Supplied records:
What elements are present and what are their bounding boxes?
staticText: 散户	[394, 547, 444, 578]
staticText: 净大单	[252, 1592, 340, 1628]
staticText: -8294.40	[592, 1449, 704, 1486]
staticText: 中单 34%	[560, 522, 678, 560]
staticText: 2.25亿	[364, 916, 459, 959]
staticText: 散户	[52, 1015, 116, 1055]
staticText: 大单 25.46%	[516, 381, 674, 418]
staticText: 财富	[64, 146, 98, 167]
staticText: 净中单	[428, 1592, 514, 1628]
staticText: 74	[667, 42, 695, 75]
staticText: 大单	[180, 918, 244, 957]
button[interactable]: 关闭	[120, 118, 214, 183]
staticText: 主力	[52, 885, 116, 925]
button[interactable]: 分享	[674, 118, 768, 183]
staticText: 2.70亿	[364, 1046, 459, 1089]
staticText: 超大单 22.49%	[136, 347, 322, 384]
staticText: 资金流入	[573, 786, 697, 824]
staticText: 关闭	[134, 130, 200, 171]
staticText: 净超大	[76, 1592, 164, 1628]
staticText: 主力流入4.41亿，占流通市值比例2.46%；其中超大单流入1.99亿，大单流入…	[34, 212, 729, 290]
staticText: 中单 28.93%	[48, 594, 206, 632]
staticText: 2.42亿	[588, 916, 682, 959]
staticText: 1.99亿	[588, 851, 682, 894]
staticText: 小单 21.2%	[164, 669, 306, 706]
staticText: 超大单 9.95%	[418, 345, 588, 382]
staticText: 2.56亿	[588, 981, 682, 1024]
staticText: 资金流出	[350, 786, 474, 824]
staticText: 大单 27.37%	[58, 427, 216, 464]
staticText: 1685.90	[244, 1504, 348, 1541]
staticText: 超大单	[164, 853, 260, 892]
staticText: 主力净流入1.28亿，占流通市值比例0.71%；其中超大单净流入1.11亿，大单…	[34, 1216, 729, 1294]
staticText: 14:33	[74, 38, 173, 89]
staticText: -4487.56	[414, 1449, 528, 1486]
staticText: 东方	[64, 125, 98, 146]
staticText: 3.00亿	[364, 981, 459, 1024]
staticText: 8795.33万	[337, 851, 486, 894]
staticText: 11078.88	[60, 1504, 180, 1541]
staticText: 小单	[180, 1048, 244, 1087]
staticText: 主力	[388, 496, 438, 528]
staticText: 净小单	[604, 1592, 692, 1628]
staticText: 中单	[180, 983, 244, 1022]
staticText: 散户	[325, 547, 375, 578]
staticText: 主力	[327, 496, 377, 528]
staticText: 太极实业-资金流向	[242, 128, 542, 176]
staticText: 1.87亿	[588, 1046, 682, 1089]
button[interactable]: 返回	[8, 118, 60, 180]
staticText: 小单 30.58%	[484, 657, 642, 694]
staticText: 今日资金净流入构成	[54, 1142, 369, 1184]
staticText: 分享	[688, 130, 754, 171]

Task details: What lines in the entries above include the string "button"? Return each one.

Reply:
button[interactable]: 关闭	[120, 118, 214, 183]
button[interactable]: 分享	[674, 118, 768, 183]
button[interactable]: 返回	[8, 118, 60, 180]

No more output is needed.